Meselâ, birisi birisinin kardeşini veya akrabasını öldürmüş. Bir dakika o hiddet yüzünden milyonlar dakika hem kalbî sıkıntı, hem hapis azabını çeker. Ve maktulün akrabası dahi intikam endişesiyle ve karşısında düşmanını düşünmesiyle, hayatının lezzetini ve ömrünün zevkini kaçırır. Hem korku, hem hiddet azabını çekiyor. Bunun tek bir çâresi var: O da, Kur’ânın emrettiği ve hak ve hakîkat ve maslahat ve insaniyet ve İslâmiyet iktiza ve teşvik ettikleri olan barışmak ve musalaha etmektir. Evet, hakîkat ve maslahat sulhdur. Çünkü; ecel birdir, değişmez.

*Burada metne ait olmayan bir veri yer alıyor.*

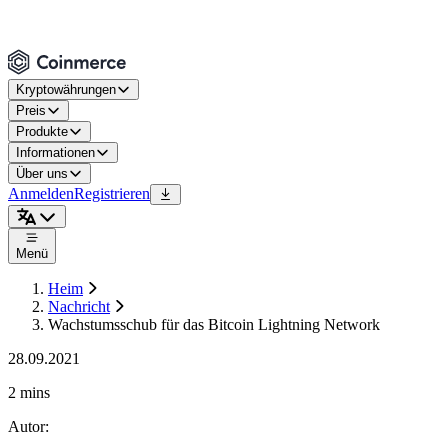
Kryptowährungen
Preis
Produkte
Informationen
Über uns
Anmelden
Registrieren
Menü
Heim
Nachricht
Wachstumsschub für das Bitcoin Lightning Network
28.09.2021
2 mins
Autor
:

O maktûl, herhalde ecel geldiğinden daha dünyada kalmayacaktı. O katil ise, o kaza-yı İlâhîyyeye vasıta olmuş. Eğer barışmak olmazsa, iki taraf da dâima korku ve intikam azabını çekerler. Onun içindir ki, “Üç günden fazla bir mü’min diğer bir mü’mine küsmemek” İslâmiyet emrediyor. Eğer o katl, bir adavetten ve bir kinli garazdan gelmemişse ve bir münafık o fitneye vesile olmuş ise; çabuk barışmak elzemdir. Yoksa o cüz’î musîbet büyük olur, devam eder. Eğer barışsalar ve öldüren tevbe etse ve maktûle her vakit duâ etse, o halde her iki taraf çok kazanırlar ve kardeş gibi olurlar. Bir gitmiş kardeşe bedel, birkaç dindar kardeşleri kazanır. Kaza ve kader-i İlâhîye teslim olup düşmanını afveder. Ve bilhassa mâdem Risâle-i Nur dersini dinlemişler, elbette mabeynlerinde bulunan bütün küsmekleri bırakmağa hem maslahat ve istirahat-ı şahsiye ve umûmîye iktiza ediyorlar. Nasılki Denizli hapsinde birbirine düşman bütün mahpuslar, Nur’lar dersiyle birbirlerine kardeş oldular ve bizim beraatimize bir sebeb olup hatta dinsizlere, serserilere de o mahpuslar hakkında “Mâşâallah, bârekâllah” dedirttiler, o mahpuslar tam teneffüs ettiler. Ben burada gördüm ki, birtek adamın yüzünden yüz adam sıkıntı çekip beraber teneffüse çıkmıyorlar. Onlara zulüm olur. Merd, vicdanlı bir mü’min, küçük ve cüz’î bir hata veya menfaatle yüzer zararı ehl-i îmana vermez. Eğer hata etse verse, çabuk tevbe etmek lâzımdır.